§ **Required action**: Give back an exact copy of the lines below, from the first through the line with "Task: Click on"; please stop there.

Data excerpts
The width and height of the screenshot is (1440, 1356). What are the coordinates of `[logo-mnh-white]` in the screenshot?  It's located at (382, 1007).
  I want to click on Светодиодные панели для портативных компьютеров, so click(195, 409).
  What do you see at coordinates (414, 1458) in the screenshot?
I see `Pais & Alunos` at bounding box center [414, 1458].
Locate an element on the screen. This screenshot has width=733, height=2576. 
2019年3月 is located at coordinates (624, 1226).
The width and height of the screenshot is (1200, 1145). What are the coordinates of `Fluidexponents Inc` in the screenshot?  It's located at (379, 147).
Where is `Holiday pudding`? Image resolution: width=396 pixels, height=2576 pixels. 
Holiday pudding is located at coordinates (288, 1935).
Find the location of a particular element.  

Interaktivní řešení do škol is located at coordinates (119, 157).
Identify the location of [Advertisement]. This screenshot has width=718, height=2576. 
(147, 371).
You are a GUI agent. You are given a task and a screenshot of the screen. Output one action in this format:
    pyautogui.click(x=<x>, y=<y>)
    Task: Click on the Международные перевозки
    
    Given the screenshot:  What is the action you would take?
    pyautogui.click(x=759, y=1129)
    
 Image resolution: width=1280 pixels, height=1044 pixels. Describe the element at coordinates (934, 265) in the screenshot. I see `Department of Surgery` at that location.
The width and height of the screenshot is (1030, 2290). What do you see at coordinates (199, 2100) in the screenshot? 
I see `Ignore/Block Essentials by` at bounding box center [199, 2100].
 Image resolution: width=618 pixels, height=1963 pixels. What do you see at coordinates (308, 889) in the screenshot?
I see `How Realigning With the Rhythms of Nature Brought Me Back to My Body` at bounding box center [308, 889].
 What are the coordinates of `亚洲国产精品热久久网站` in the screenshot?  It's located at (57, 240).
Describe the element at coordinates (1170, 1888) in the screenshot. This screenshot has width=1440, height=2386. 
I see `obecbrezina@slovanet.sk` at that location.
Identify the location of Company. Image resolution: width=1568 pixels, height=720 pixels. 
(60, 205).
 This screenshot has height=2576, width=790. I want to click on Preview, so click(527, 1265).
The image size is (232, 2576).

§ **Answer to the problem**:
The width and height of the screenshot is (1440, 1356). What are the coordinates of `[logo-mnh-white]` in the screenshot?  It's located at (382, 1007).
  I want to click on Светодиодные панели для портативных компьютеров, so click(195, 409).
  What do you see at coordinates (414, 1458) in the screenshot?
I see `Pais & Alunos` at bounding box center [414, 1458].
Locate an element on the screen. This screenshot has width=733, height=2576. 
2019年3月 is located at coordinates (624, 1226).
The width and height of the screenshot is (1200, 1145). What are the coordinates of `Fluidexponents Inc` in the screenshot?  It's located at (379, 147).
Where is `Holiday pudding`? Image resolution: width=396 pixels, height=2576 pixels. 
Holiday pudding is located at coordinates (288, 1935).
Find the location of a particular element.  

Interaktivní řešení do škol is located at coordinates (119, 157).
Identify the location of [Advertisement]. This screenshot has width=718, height=2576. 
(147, 371).
You are a GUI agent. You are given a task and a screenshot of the screen. Output one action in this format:
    pyautogui.click(x=<x>, y=<y>)
    Task: Click on the Международные перевозки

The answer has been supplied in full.